§ PROBLEM TO WORK ON:
Search the entries for the word "Loan". Copy every line that holds it.

Saved data entries:
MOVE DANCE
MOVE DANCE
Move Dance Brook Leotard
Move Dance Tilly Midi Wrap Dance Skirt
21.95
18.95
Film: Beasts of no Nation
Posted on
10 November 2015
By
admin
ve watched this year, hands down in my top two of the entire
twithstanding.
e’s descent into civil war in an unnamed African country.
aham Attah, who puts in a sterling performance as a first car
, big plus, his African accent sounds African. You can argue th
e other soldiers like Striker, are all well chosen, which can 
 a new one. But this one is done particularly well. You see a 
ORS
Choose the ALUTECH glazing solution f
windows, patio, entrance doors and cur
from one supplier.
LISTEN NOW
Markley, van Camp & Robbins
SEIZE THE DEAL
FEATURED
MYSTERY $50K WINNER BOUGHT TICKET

* * *

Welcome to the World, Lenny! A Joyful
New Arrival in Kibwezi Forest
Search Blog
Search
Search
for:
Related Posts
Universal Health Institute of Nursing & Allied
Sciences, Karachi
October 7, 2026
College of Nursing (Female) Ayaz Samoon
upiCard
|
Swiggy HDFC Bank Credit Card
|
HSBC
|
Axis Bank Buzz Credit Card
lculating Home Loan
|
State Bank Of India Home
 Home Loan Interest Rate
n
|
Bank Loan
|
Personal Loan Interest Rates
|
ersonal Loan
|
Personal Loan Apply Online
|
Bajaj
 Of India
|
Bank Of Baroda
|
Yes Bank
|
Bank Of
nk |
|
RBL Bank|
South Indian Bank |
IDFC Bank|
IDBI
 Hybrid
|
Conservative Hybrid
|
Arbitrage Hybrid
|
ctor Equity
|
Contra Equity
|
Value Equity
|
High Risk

§ COMPLETED EXERCISE:
lculating Home Loan
 Home Loan Interest Rate
Bank Loan
Personal Loan Interest Rates
ersonal Loan
Personal Loan Apply Online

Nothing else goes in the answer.